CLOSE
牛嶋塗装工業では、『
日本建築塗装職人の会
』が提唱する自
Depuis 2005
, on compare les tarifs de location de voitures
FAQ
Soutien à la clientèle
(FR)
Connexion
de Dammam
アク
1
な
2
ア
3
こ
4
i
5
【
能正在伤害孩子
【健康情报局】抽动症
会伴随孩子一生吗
++++++++++++++++++++
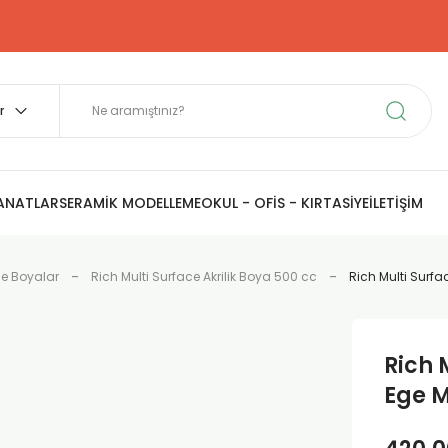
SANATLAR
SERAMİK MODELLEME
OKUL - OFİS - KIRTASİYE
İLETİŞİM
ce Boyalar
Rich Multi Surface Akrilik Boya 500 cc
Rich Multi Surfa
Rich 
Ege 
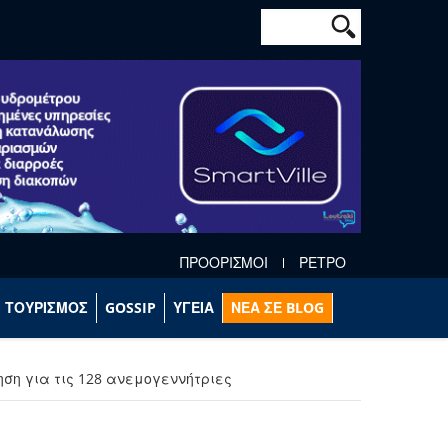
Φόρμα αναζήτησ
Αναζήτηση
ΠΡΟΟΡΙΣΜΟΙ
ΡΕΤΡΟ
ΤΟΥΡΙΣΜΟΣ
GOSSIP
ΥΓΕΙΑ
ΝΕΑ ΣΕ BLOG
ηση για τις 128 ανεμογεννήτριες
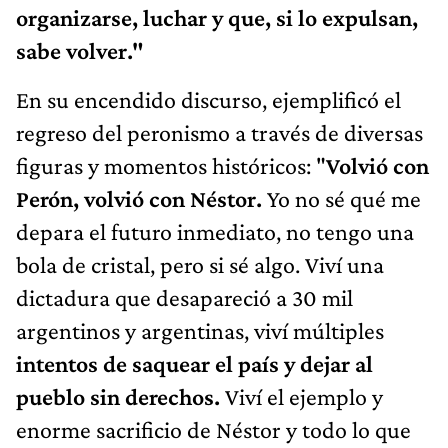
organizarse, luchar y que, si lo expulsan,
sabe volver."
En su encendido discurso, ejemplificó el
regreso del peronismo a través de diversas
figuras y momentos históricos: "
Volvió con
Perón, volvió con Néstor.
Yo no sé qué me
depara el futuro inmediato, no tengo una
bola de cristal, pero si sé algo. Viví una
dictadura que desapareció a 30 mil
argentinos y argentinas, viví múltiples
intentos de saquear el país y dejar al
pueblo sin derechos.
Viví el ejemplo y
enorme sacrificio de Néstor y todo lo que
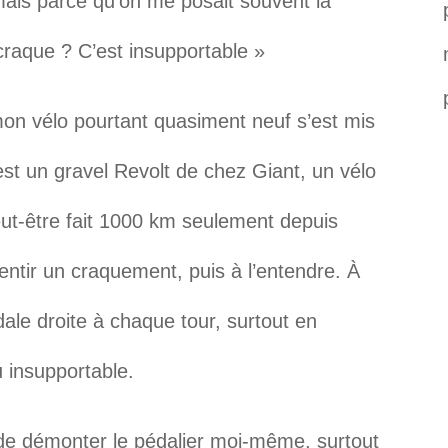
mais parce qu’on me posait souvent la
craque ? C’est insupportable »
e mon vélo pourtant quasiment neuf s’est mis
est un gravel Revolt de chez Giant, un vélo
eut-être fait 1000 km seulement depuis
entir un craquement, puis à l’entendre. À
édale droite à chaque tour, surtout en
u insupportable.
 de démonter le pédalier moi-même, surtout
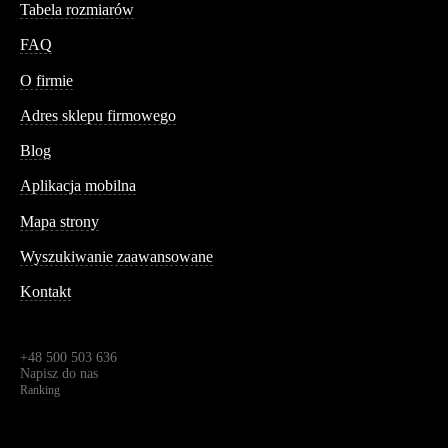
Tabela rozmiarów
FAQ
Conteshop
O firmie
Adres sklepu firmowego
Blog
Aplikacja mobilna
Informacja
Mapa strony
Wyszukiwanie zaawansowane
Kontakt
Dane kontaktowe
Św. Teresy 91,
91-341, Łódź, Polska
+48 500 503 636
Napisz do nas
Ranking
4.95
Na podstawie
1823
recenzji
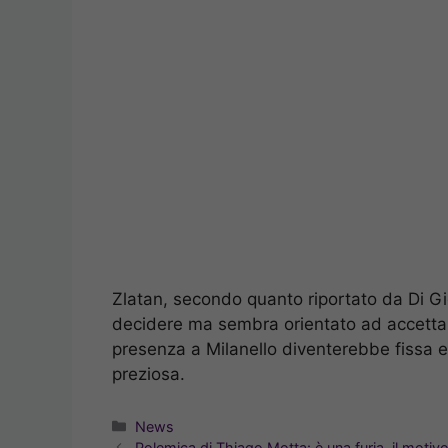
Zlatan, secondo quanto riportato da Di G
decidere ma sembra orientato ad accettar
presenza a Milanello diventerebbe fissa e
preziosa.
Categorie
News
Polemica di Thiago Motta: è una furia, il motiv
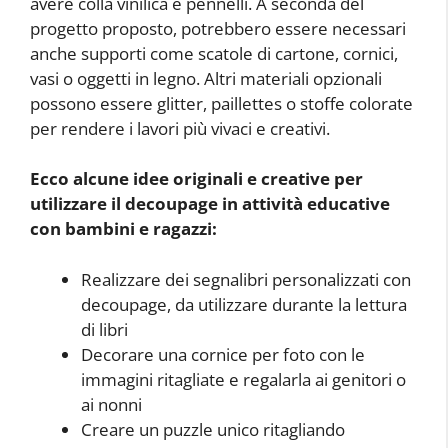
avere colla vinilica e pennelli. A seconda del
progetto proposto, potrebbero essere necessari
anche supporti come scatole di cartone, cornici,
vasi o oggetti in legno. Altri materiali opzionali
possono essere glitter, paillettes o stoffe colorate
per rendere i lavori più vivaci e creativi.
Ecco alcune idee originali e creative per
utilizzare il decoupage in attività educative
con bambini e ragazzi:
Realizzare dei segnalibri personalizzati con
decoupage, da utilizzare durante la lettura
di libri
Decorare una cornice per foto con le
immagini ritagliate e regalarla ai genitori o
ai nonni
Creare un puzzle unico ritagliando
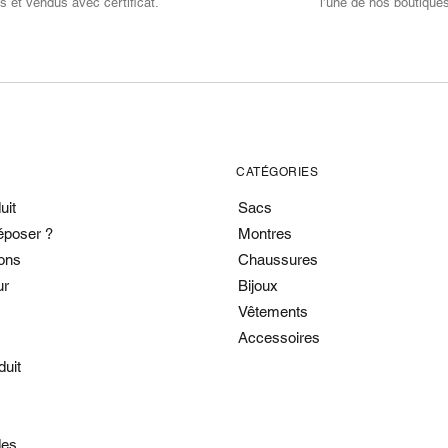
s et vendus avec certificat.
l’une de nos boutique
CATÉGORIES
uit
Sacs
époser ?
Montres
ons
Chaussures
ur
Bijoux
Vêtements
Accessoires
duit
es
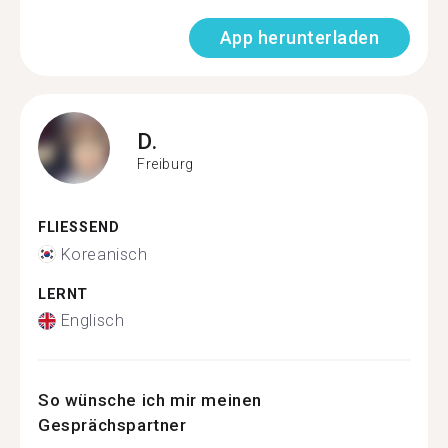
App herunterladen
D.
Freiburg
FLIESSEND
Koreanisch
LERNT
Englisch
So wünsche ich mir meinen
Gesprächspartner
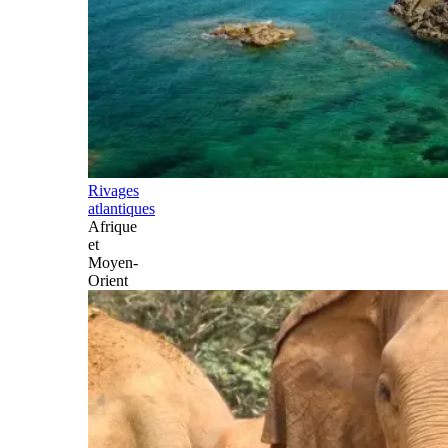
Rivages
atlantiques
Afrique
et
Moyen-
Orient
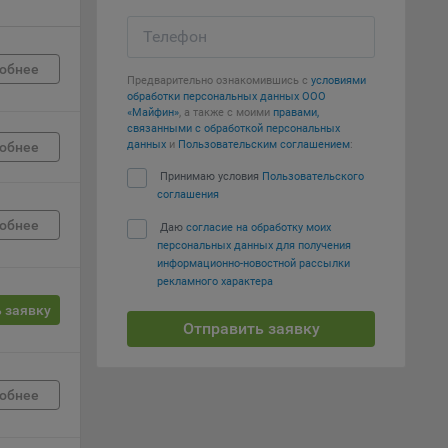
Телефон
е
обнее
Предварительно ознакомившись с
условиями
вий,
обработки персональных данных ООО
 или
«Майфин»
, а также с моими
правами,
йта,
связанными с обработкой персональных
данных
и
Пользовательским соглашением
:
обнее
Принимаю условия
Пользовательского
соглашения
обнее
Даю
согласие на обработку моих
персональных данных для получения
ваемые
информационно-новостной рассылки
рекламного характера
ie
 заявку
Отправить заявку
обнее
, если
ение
++++++++++++++++++++
Scan the records above and show every line in which the word "vélo" occurs.

** ANSWER TO THE EXERCISE **
e mon vélo pourtant quasiment neuf s’est mis
est un gravel Revolt de chez Giant, un vélo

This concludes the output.